(Records supplied):

= Beginning of Section =

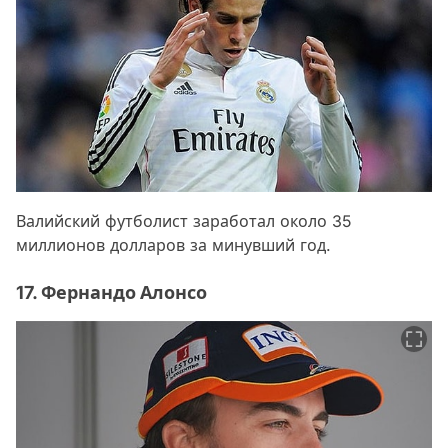
Валийский футболист заработал около 35
миллионов долларов за минувший год.
17. Фернандо Алонсо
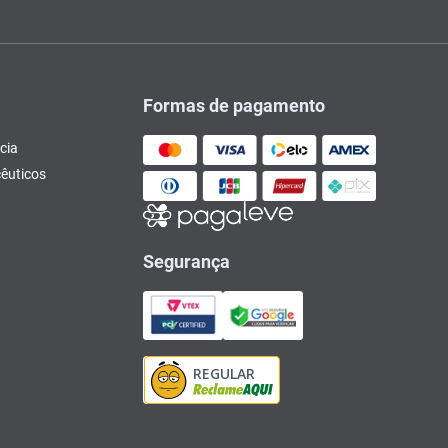
Formas de pagamento
cia
êuticos
Segurança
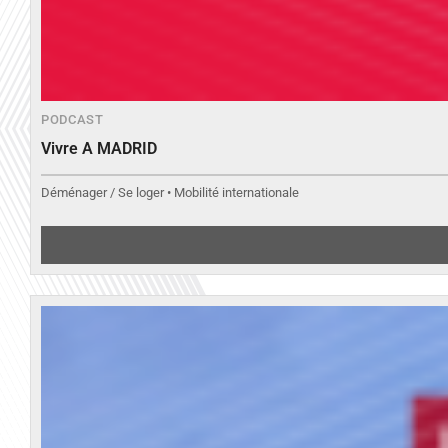
PODCAST
Vivre A MADRID
Déménager / Se loger • Mobilité internationale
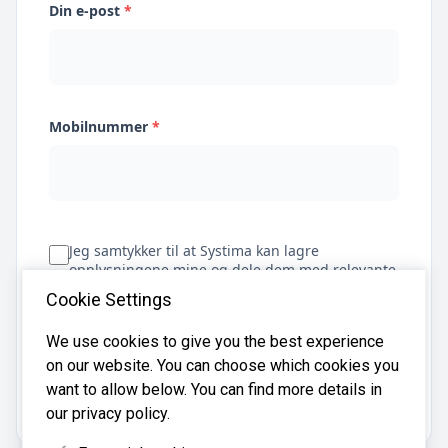
Din e-post
*
Mobilnummer
*
Jeg samtykker til at Systima kan lagre
opplysningene mine og dele dem med relevante
regnskapsbyråer for å hjelpe meg å finne
Cookie Settings
regnskapsfører
We use cookies to give you the best experience
on our website. You can choose which cookies you
Få tilbud
want to allow below. You can find more details in
our privacy policy.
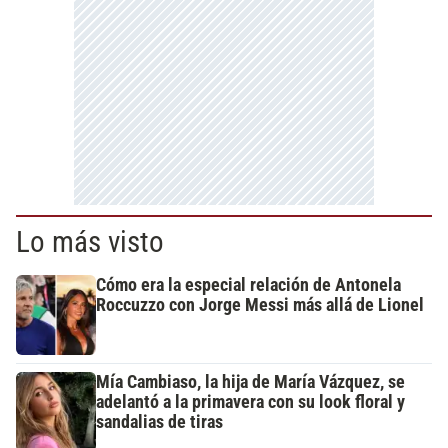
Lo más visto
Cómo era la especial relación de Antonela
Roccuzzo con Jorge Messi más allá de Lionel
Mía Cambiaso, la hija de María Vázquez, se
adelantó a la primavera con su look floral y
sandalias de tiras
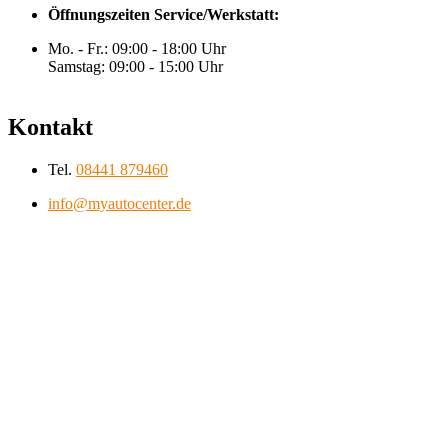
Öffnungszeiten Service/Werkstatt:
Mo. - Fr.: 09:00 - 18:00 Uhr
Samstag: 09:00 - 15:00 Uhr
Kontakt
Tel.
08441 879460
info@myautocenter.de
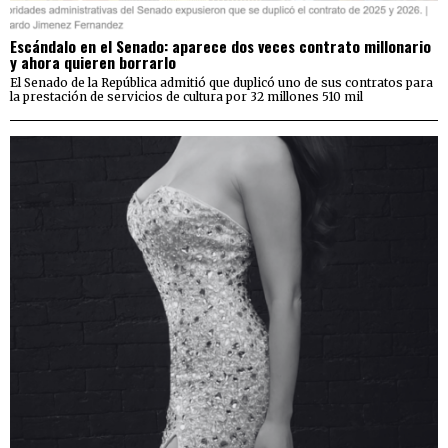
Escándalo en el Senado: aparece dos veces contrato millonario
y ahora quieren borrarlo
El Senado de la República admitió que duplicó uno de sus contratos para
la prestación de servicios de cultura por 32 millones 510 mil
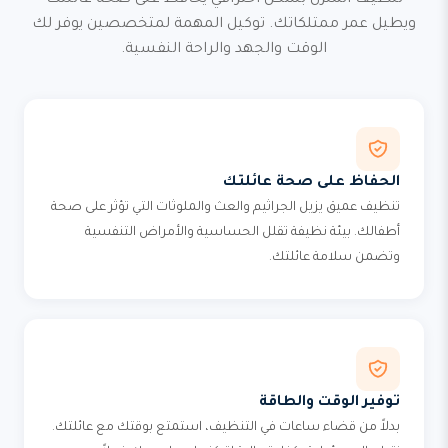
تنظيف المنزل بشكل احترافي يحافظ على صحة عائلتك
ويطيل عمر ممتلكاتك. توكيل المهمة لمتخصصين يوفر لك
الوقت والجهد والراحة النفسية.
الحفاظ على صحة عائلتك
تنظيف عميق يزيل الجراثيم والعث والملوثات التي تؤثر على صحة
أطفالك. بيئة نظيفة تقلل الحساسية والأمراض التنفسية
وتضمن سلامة عائلتك.
توفير الوقت والطاقة
بدلاً من قضاء ساعات في التنظيف، استمتع بوقتك مع عائلتك.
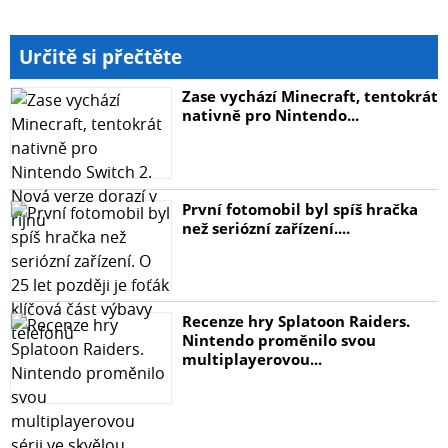
Určitě si přečtěte
Zase vychází Minecraft, tentokrát
nativně pro Nintendo...
První fotomobil byl spíš hračka
než seriózní zařízení....
Recenze hry Splatoon Raiders.
Nintendo proměnilo svou
multiplayerovou...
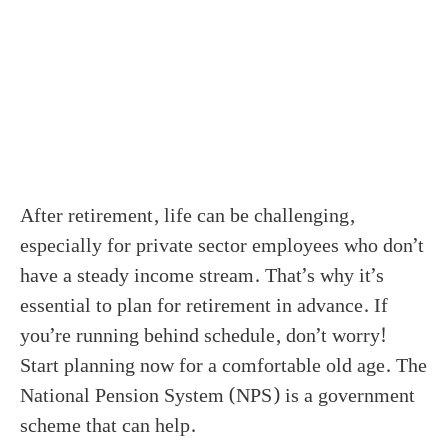
After retirement, life can be challenging,
especially for private sector employees who don’t
have a steady income stream. That’s why it’s
essential to plan for retirement in advance. If
you’re running behind schedule, don’t worry!
Start planning now for a comfortable old age. The
National Pension System (NPS) is a government
scheme that can help.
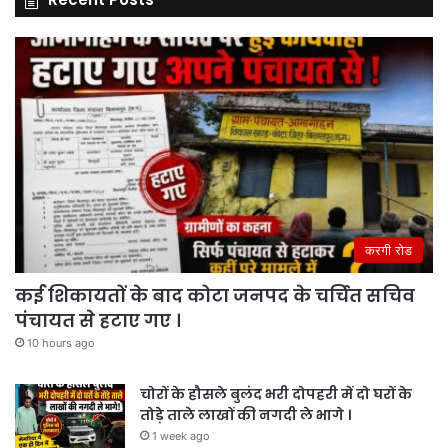
करगी रोड
कई शिकायतों के बाद कोटा जनपद के चर्चित सचिव
पंचायत से हटाए गए ।
10 hours ago
चोरों के हौसले बुलंद भरी दोपहरी में दो घरों के
तोड़े ताले लाखों की नगदी ले भागे ।
1 week ago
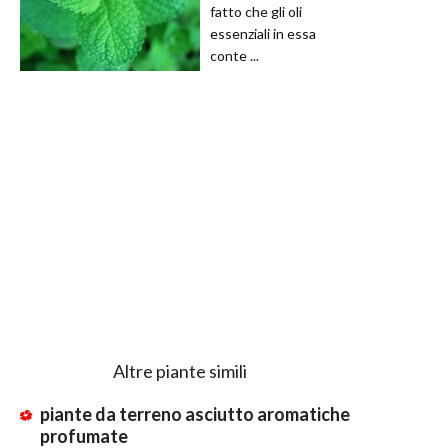
fatto che gli oli
essenziali in essa
conte ...
Altre piante simili
piante da terreno asciutto aromatiche
profumate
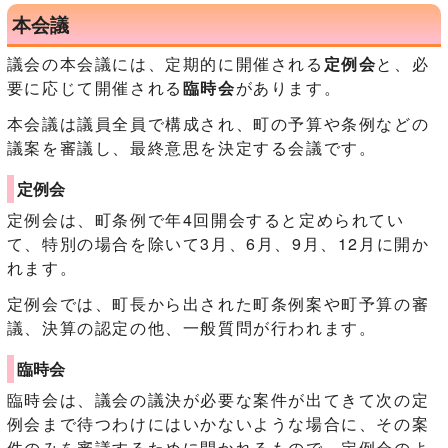
本会議
議会の本会議には、定期的に開催される
定例会
と、必
要に応じて開催される
臨時会
があります。
本会議は議員全員で構成され、町の予算や条例などの
議案を審議し、最終意思を決定する会議です。
定例会
定例会は、町条例で年4回開会すると定められてい
て、特別の場合を除いて3月、6月、9月、12月に開か
れます。
定例会では、町長から出された町条例案や町予算の審
議、決算の認定の他、一般質問が行われます。
臨時会
臨時会は、議会の議決が必要な案件が出てきて次の定
例会まで待つわけにはいかないような場合に、その案
件のみを審議するために開かれるもので、定例会のよ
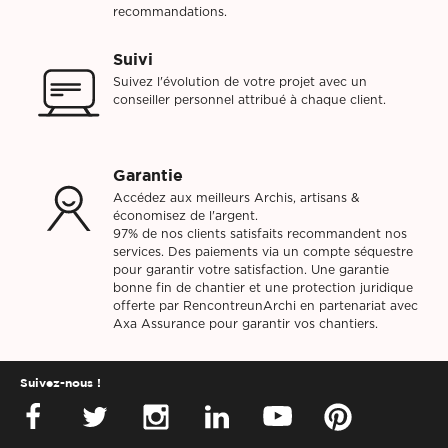
recommandations.
Suivi
Suivez l'évolution de votre projet avec un
conseiller personnel attribué à chaque client.
Garantie
Accédez aux meilleurs Archis, artisans &
économisez de l'argent.
97% de nos clients satisfaits recommandent nos
services. Des paiements via un compte séquestre
pour garantir votre satisfaction. Une garantie
bonne fin de chantier et une protection juridique
offerte par RencontreunArchi en partenariat avec
Axa Assurance pour garantir vos chantiers.
Suivez-nous !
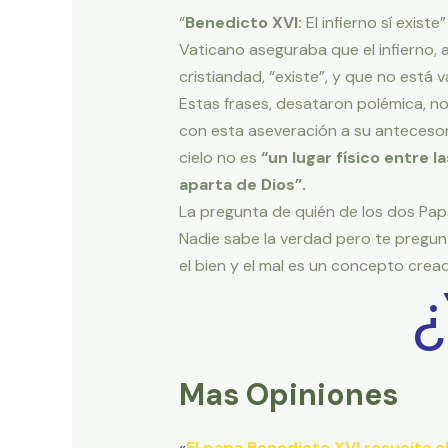
“
Benedicto XVI:
El infierno sí existe
Vaticano aseguraba que el infierno,
cristiandad, “existe”, y que no está va
Estas frases, desataron polémica, no
con esta aseveración a su anteceso
cielo no es
“un lugar físico entre l
aparta de Dios”.
La pregunta de quién de los dos Papas
Nadie sabe la verdad pero te pregun
el bien y el mal es un concepto crea
¿
Mas Opiniones
«
El papa Benedicto XVI resucita el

= End of Section =

(Aim of the exercise):
Each line of the data that holds "garantir" should be copied.

(Response to the task):
pour garantir votre satisfaction. Une garantie
Axa Assurance pour garantir vos chantiers.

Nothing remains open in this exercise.